Provided records START

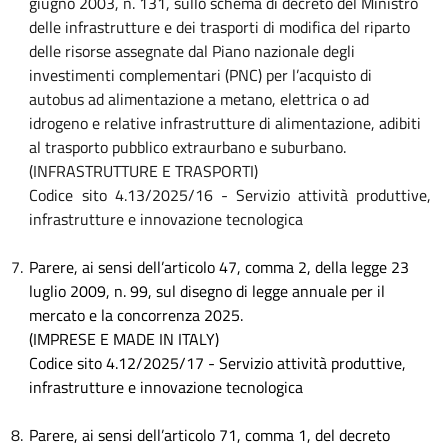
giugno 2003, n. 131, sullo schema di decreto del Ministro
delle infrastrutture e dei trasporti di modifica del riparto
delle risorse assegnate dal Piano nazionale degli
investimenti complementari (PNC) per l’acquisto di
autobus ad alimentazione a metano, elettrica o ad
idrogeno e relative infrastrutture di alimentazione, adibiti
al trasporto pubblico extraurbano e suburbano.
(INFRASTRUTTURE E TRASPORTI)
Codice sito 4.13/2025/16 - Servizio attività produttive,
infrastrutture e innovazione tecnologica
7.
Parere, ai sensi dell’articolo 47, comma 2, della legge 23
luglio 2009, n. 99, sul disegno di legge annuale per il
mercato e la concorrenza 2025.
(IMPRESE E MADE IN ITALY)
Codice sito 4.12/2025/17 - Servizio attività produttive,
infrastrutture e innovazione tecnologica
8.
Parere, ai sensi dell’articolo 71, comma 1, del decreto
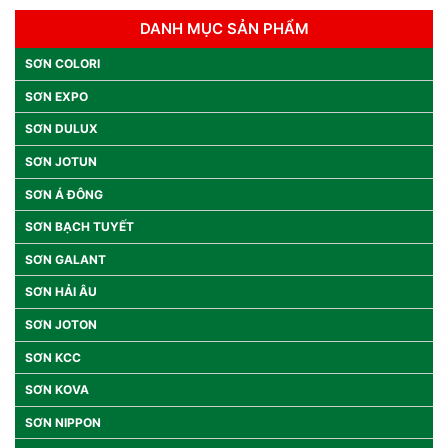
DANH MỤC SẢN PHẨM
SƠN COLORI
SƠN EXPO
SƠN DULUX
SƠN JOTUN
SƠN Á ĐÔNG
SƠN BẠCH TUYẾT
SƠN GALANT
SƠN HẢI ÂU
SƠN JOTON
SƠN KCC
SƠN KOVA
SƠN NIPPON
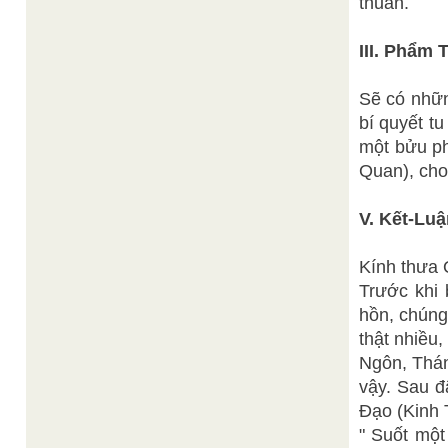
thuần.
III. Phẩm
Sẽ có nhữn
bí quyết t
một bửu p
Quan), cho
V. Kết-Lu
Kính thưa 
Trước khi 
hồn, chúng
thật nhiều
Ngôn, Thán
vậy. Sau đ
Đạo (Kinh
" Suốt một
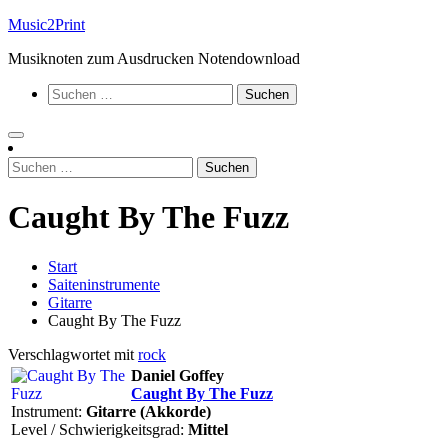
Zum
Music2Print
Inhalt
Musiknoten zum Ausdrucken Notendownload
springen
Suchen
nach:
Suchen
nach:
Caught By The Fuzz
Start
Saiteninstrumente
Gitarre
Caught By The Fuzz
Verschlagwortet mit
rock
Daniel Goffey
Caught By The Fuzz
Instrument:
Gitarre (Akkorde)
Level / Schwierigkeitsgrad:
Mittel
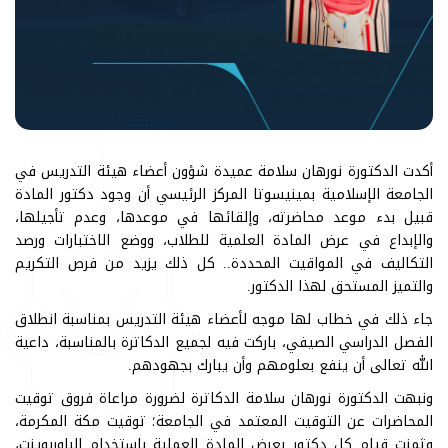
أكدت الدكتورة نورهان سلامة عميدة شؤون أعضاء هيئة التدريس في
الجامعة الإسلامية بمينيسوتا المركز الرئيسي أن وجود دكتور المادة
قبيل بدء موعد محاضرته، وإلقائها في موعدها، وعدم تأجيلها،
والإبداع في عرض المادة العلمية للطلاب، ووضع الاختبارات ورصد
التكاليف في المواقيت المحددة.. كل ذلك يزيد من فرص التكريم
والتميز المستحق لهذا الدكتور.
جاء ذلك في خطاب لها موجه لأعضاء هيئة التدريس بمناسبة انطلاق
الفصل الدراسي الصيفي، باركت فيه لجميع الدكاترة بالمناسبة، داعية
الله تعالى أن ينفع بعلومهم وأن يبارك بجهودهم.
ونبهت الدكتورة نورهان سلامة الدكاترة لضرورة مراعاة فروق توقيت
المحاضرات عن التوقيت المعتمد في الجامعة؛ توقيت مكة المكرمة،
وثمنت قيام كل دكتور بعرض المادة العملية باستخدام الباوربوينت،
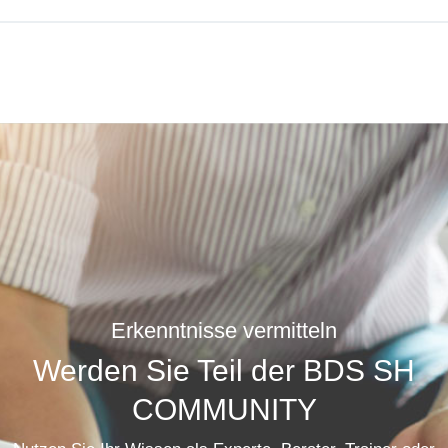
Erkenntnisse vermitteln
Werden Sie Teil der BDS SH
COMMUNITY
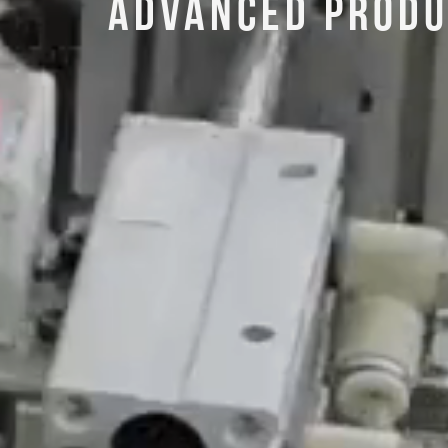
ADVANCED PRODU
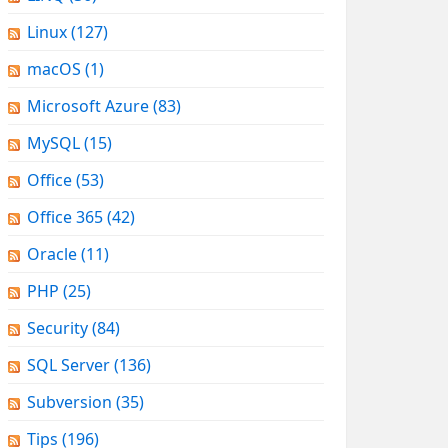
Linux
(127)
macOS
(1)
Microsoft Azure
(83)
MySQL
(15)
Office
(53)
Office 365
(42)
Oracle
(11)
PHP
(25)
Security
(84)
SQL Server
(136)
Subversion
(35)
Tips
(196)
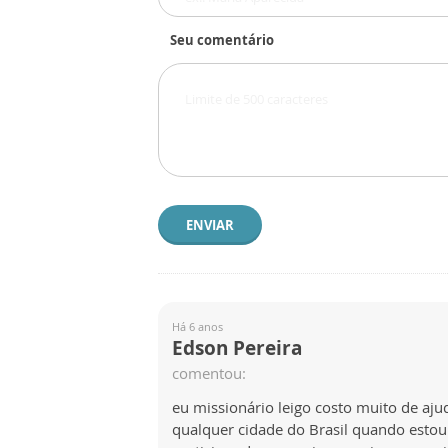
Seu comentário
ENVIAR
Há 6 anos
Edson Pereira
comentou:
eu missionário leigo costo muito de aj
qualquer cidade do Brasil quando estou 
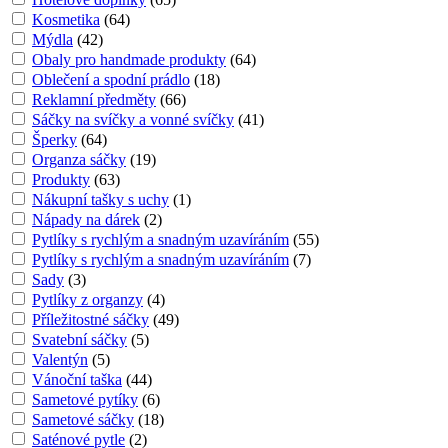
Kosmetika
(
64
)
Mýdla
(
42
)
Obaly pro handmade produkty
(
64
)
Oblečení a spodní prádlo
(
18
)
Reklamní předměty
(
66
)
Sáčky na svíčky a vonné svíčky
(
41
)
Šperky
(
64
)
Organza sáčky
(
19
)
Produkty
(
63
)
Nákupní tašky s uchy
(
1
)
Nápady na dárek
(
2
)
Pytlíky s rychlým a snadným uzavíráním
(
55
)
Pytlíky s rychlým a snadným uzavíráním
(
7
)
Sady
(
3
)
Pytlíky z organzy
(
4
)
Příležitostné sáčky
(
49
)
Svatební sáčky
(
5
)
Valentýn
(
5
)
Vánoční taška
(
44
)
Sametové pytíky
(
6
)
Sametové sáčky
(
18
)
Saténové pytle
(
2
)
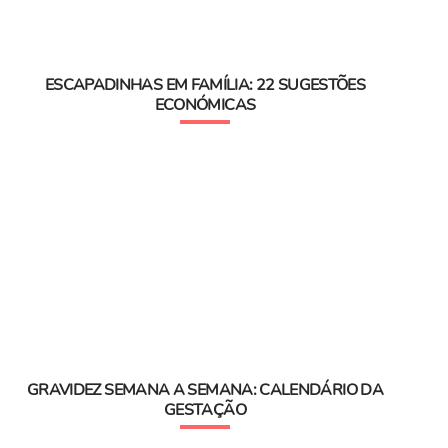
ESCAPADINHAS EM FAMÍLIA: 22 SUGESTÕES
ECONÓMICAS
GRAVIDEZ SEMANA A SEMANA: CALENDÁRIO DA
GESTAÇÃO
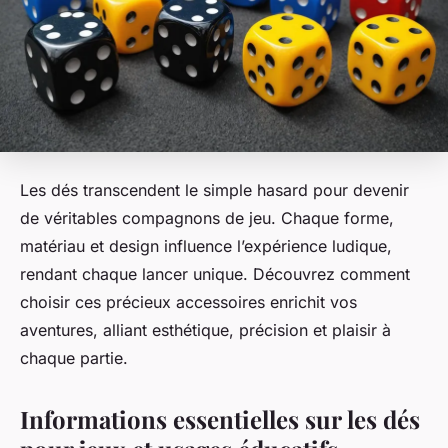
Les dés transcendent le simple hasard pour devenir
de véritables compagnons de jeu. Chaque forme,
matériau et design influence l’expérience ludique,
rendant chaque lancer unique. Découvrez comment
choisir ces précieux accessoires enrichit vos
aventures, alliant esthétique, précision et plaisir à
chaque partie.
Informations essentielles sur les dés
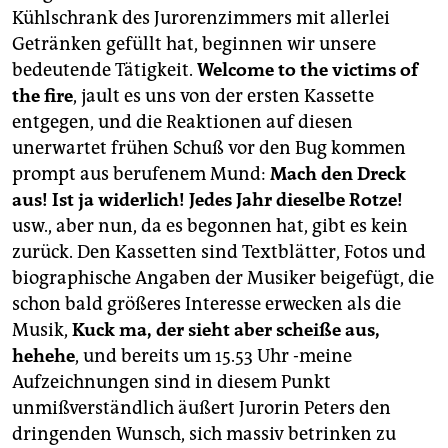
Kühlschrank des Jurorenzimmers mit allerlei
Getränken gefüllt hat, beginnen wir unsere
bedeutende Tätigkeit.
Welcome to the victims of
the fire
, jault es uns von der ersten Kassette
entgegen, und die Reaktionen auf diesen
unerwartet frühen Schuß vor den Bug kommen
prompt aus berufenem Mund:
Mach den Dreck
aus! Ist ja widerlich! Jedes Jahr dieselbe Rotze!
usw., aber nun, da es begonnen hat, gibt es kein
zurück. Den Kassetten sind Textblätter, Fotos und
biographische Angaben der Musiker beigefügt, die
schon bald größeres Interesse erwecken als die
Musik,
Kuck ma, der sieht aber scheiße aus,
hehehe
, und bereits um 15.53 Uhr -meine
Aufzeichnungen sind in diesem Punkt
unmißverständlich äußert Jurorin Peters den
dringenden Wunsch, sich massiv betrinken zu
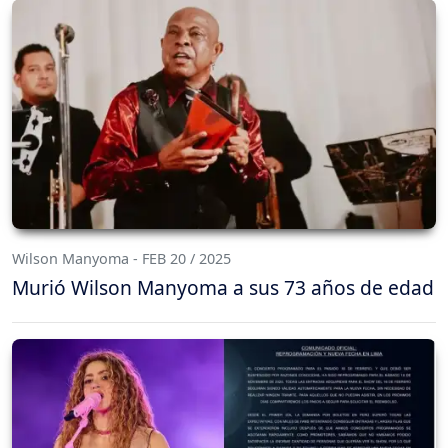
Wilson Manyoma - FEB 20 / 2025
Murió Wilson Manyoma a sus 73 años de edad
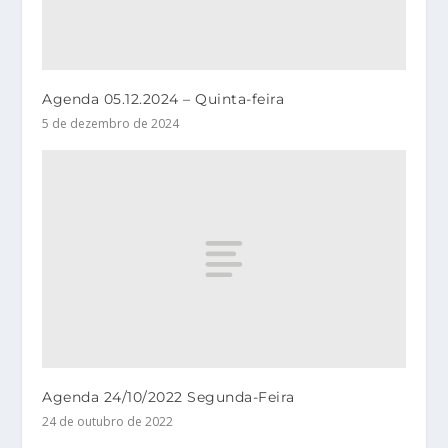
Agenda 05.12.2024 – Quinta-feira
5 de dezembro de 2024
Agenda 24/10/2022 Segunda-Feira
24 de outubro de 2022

Provided records END

Reproduce every line above containing "Codice".

▶ **Result below**
Codice sito 4.13/2025/16 - Servizio attività produttive,
Codice sito 4.12/2025/17 - Servizio attività produttive,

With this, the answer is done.